In contrast, the thought “I am a failure” surely comes from our Enemy. Satan wants us to feel demoralized and powerless and hopeless. When we are focused on ourselves we are not listening to God. Satan does not have to worry about us raising godly men and women when we are consumed with thoughts of personal inadequacy. The enemy would rather have us hopeless and derailed than seeking answers and new direction from God. When we feel the fear of failure welling up, we must strive to remember the call we have received to homeschool, and keep before us the purposes that drove us to that decision. God has not given us a spirit of timidity, but of power and love and of a sound mind! We need to use our sound minds to recognize the tactics of Satan and turn to a truer way. We need to remember that we are committed to raising children who love to learn, who are mastering the skills of learning, who remain curious and open to ideas, and who know God intimately and are able and eager to make Him known. When you begin to feel like a failure, ask yourself some questions: Has God given you children to love and nurture? Has God called you to homeschool? Has He given you resources (including His spirit) to accomplish the task? Do your children know you love them? Do your children see you eager to help them learn? Do your children see you working through your fears (even the fear of failing them) towards victory? Our children are the recipients of some of our deepest love; because our love for them is so intense, our fear of failing them is equally intense. We must be on our guard against Satan, and recognize that the Father of Lies attacks us at our most vulnerable points.

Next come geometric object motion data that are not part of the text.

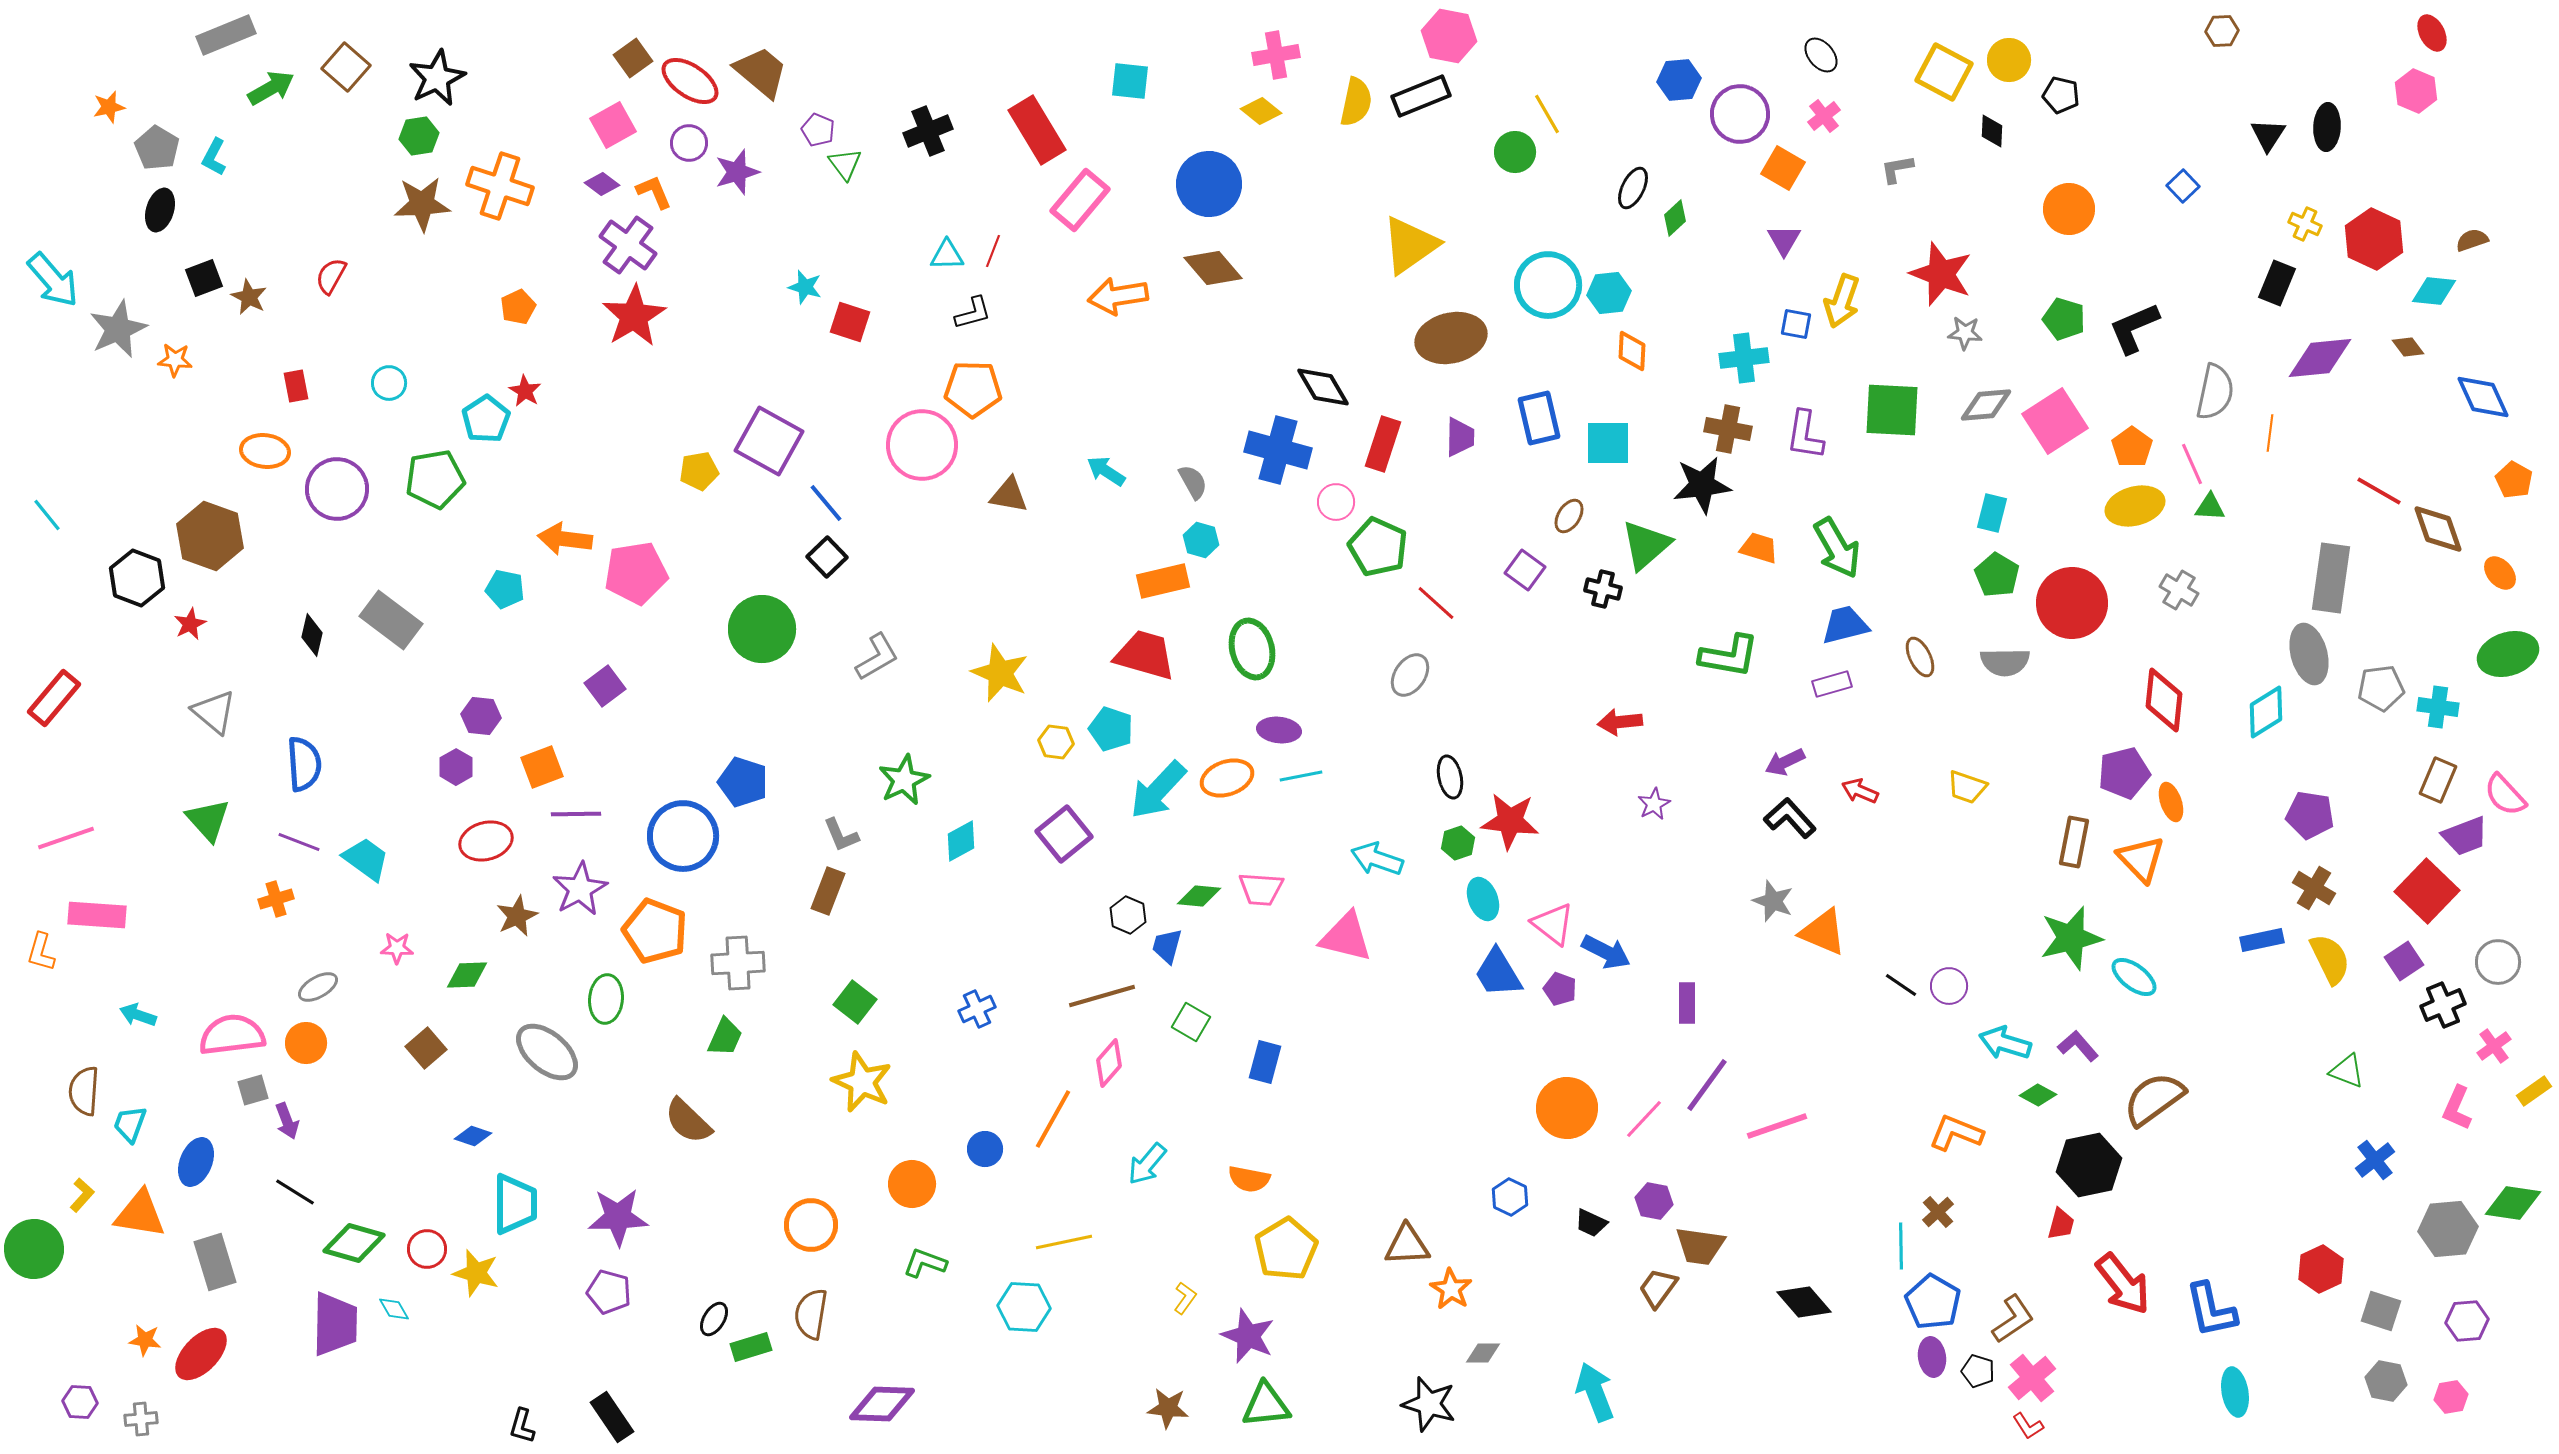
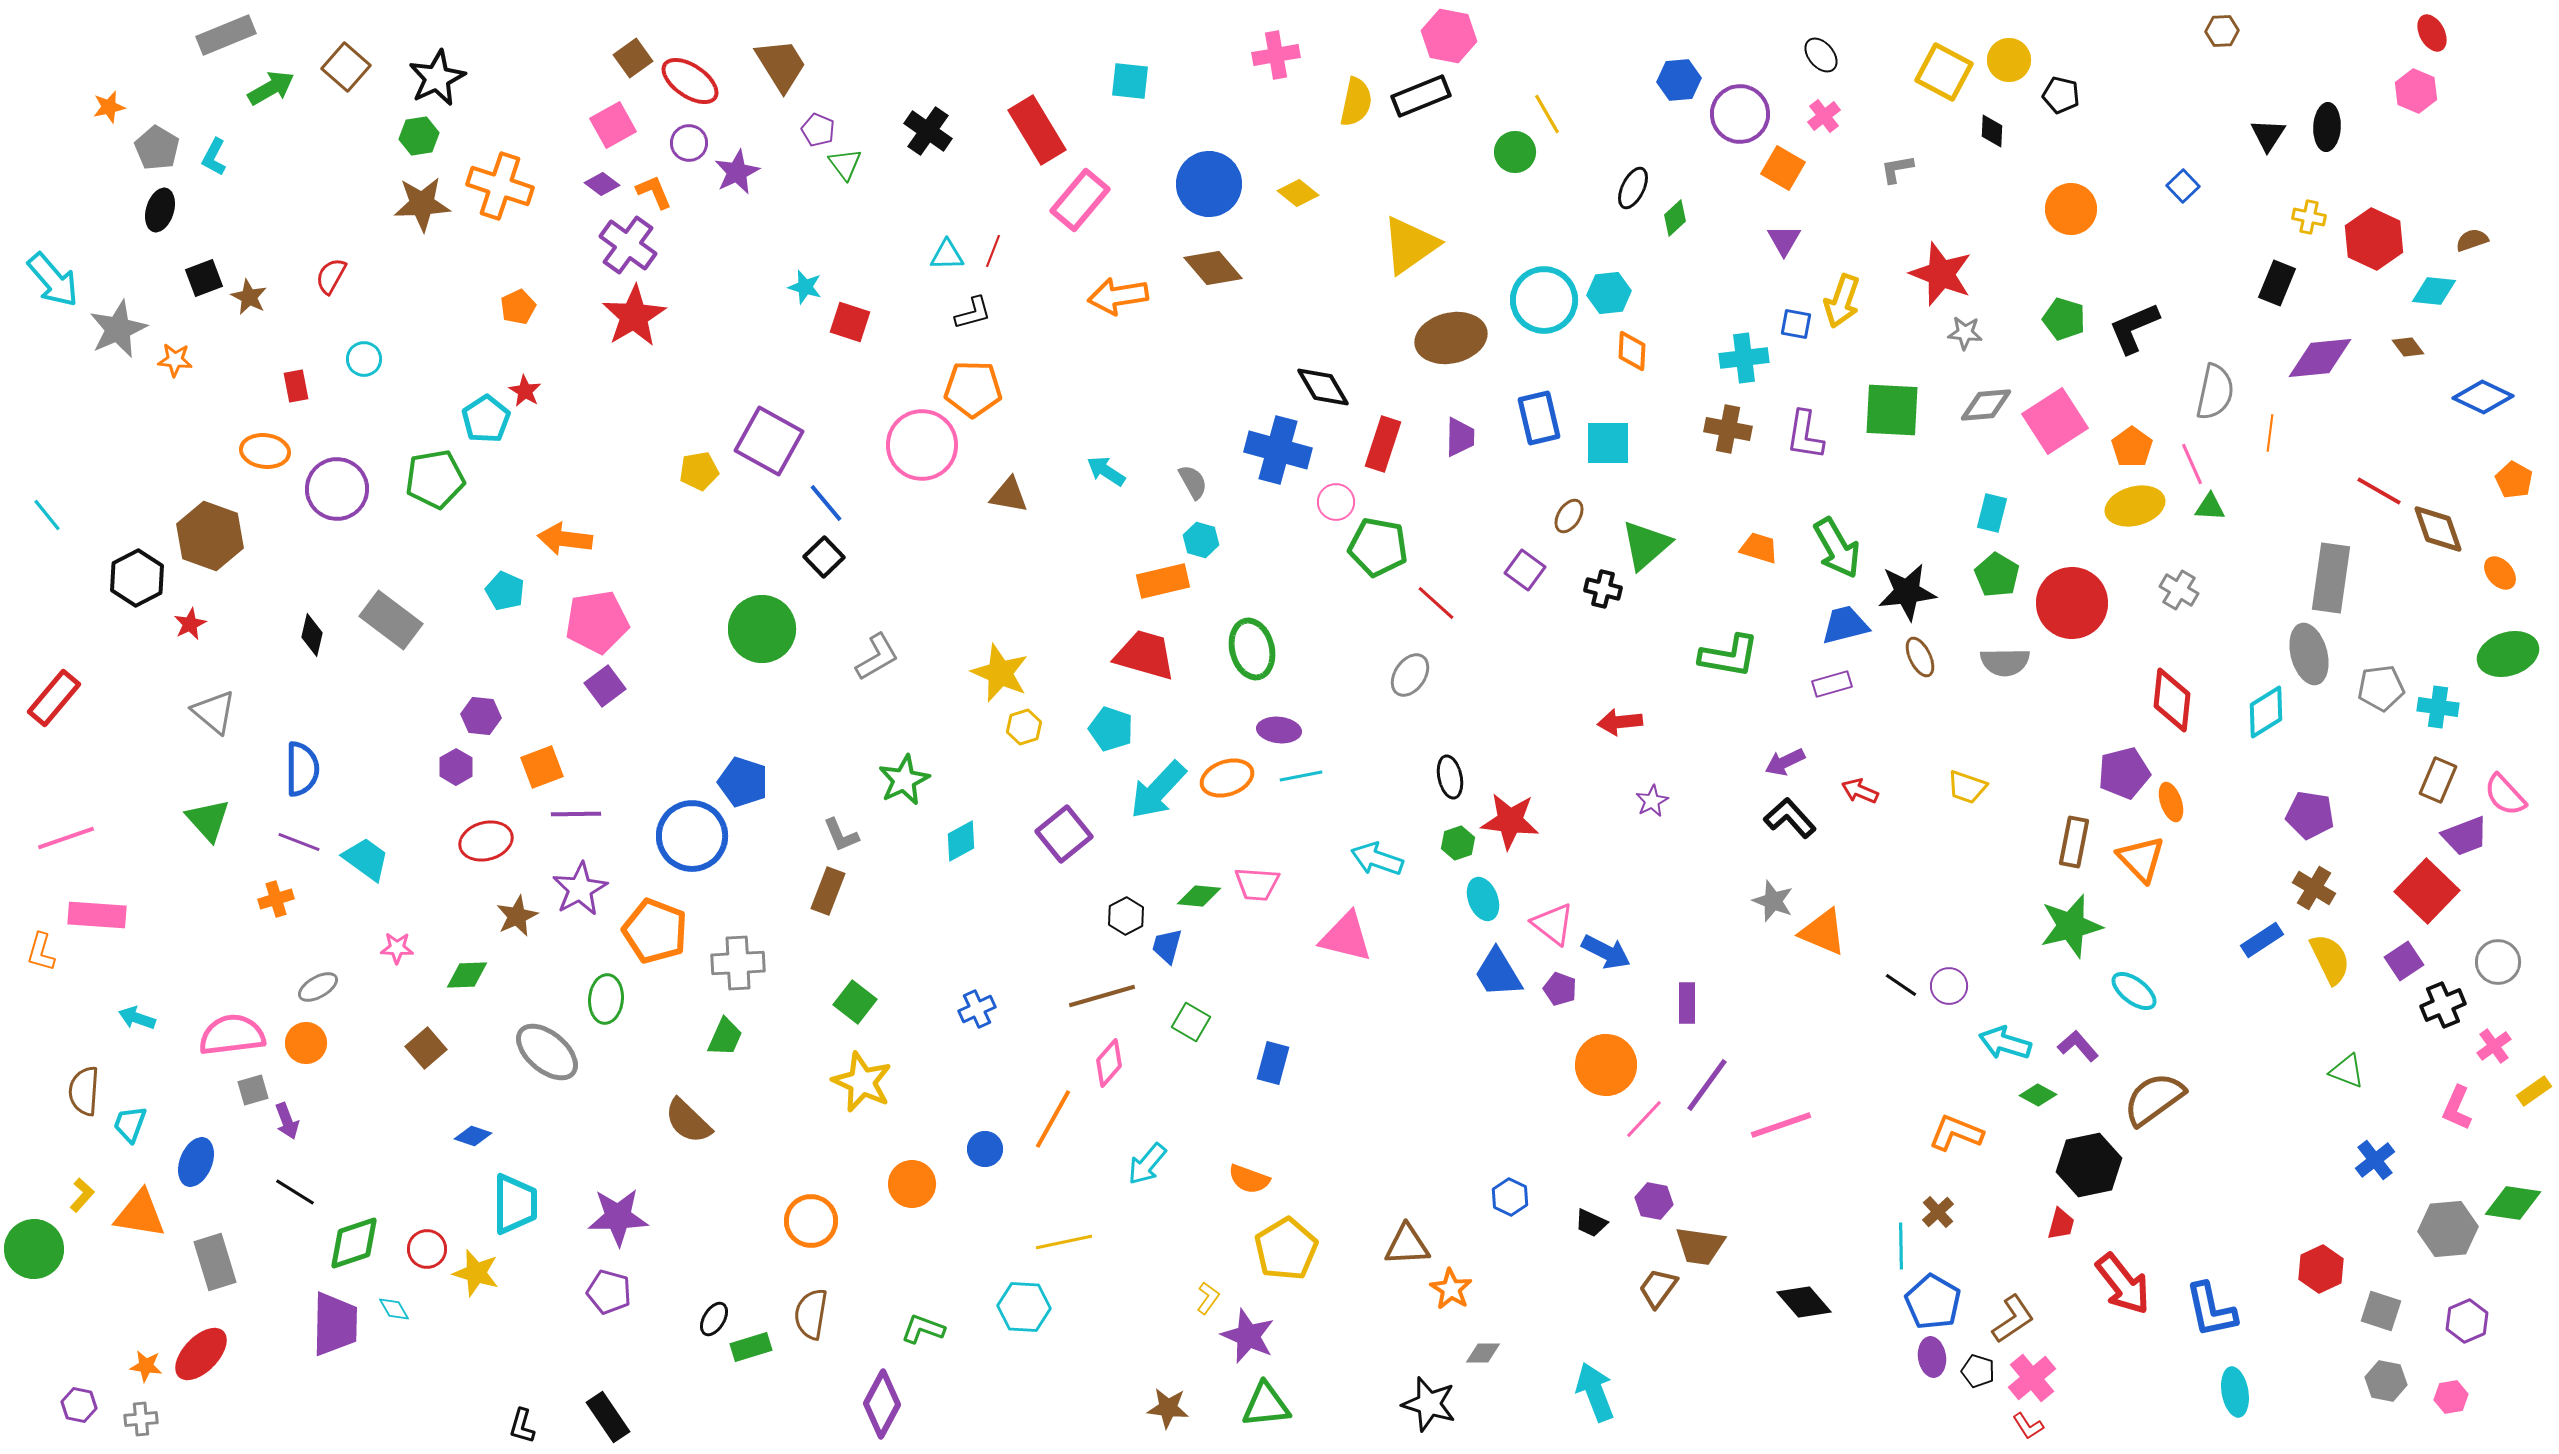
brown trapezoid at (761, 72): moved 20 px right, 7 px up; rotated 18 degrees clockwise
yellow diamond at (1261, 111): moved 37 px right, 82 px down
black cross at (928, 131): rotated 33 degrees counterclockwise
purple star at (737, 172): rotated 9 degrees counterclockwise
orange circle at (2069, 209): moved 2 px right
yellow cross at (2305, 224): moved 4 px right, 7 px up; rotated 12 degrees counterclockwise
cyan circle at (1548, 285): moved 4 px left, 15 px down
cyan circle at (389, 383): moved 25 px left, 24 px up
blue diamond at (2483, 397): rotated 40 degrees counterclockwise
black star at (1702, 485): moved 205 px right, 107 px down
green pentagon at (1378, 547): rotated 14 degrees counterclockwise
black square at (827, 557): moved 3 px left
pink pentagon at (636, 573): moved 39 px left, 49 px down
black hexagon at (137, 578): rotated 12 degrees clockwise
cyan pentagon at (505, 589): moved 2 px down; rotated 12 degrees clockwise
red diamond at (2164, 700): moved 8 px right
yellow hexagon at (1056, 742): moved 32 px left, 15 px up; rotated 24 degrees counterclockwise
blue semicircle at (304, 764): moved 2 px left, 5 px down; rotated 4 degrees clockwise
purple star at (1654, 804): moved 2 px left, 3 px up
blue circle at (683, 836): moved 9 px right
pink trapezoid at (1261, 889): moved 4 px left, 5 px up
black hexagon at (1128, 915): moved 2 px left, 1 px down; rotated 9 degrees clockwise
green star at (2071, 938): moved 12 px up
blue rectangle at (2262, 940): rotated 21 degrees counterclockwise
cyan ellipse at (2134, 977): moved 14 px down
cyan arrow at (138, 1015): moved 1 px left, 3 px down
blue rectangle at (1265, 1062): moved 8 px right, 1 px down
orange circle at (1567, 1108): moved 39 px right, 43 px up
pink line at (1777, 1126): moved 4 px right, 1 px up
orange semicircle at (1249, 1179): rotated 9 degrees clockwise
orange circle at (811, 1225): moved 4 px up
green diamond at (354, 1243): rotated 34 degrees counterclockwise
green L-shape at (925, 1263): moved 2 px left, 66 px down
yellow L-shape at (1185, 1298): moved 23 px right
purple hexagon at (2467, 1321): rotated 18 degrees counterclockwise
orange star at (145, 1340): moved 1 px right, 26 px down
purple hexagon at (80, 1402): moved 1 px left, 3 px down; rotated 8 degrees clockwise
purple diamond at (882, 1404): rotated 64 degrees counterclockwise
black rectangle at (612, 1417): moved 4 px left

So if failure is not an option, what do we do with our fear that we are failing? I say, give it to God. Ask Him if the feeling is a nudge from the Holy Spirit, drawing us to new insights on our home school or ourselves. We should also ask the Lord to reveal truth to us if indeed the fears are from Satan, designed to derail our efforts by sinking us into despair or trapping us in endless comparison to others. God wants to give us the victory, and wants us to enjoy peace in Him along the way.